::: Information provided

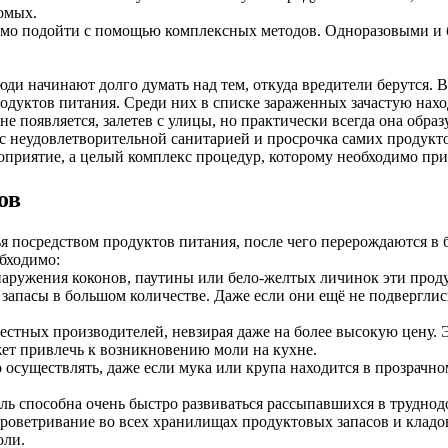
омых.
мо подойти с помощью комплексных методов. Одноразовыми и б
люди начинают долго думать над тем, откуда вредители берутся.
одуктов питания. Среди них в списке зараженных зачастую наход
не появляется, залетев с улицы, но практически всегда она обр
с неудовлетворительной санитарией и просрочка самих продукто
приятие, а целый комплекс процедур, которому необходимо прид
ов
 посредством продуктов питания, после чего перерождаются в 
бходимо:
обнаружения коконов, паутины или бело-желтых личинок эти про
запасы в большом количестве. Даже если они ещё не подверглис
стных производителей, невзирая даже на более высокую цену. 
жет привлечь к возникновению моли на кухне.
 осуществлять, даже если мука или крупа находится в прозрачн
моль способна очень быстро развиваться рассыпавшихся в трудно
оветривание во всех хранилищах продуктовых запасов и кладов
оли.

::::::
::: Information provided

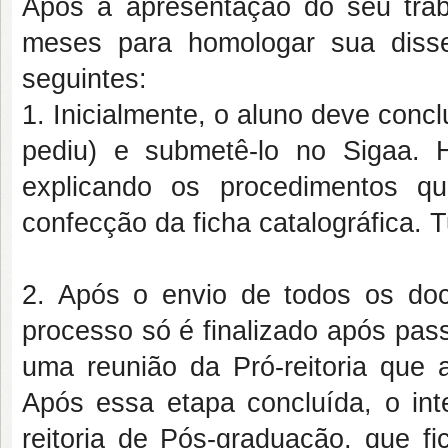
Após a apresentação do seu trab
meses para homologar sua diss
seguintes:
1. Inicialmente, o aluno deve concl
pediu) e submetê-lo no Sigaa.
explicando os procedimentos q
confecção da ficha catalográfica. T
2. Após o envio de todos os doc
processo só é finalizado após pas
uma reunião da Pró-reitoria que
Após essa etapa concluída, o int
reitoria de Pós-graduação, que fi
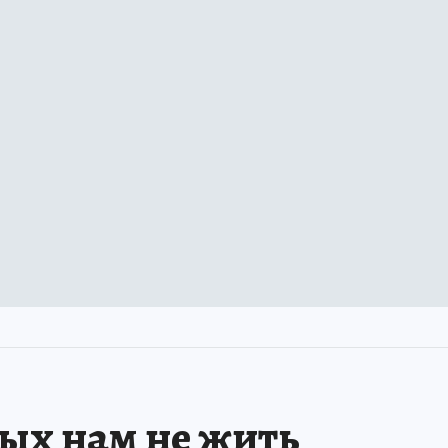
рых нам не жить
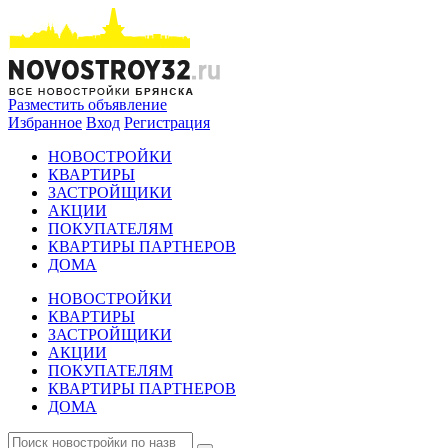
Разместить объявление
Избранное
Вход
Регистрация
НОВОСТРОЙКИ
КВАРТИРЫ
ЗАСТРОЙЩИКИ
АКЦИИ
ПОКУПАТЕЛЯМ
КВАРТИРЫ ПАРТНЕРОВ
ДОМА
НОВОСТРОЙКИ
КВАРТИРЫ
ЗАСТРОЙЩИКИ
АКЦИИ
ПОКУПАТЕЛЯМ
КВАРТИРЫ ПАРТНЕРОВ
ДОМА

::::::

*Required work*: Show the lines from the data above that contain the string "питания".

*Output for this task*:
одуктов питания. Среди них в списке зараженных зачастую наход
 посредством продуктов питания, после чего перерождаются в 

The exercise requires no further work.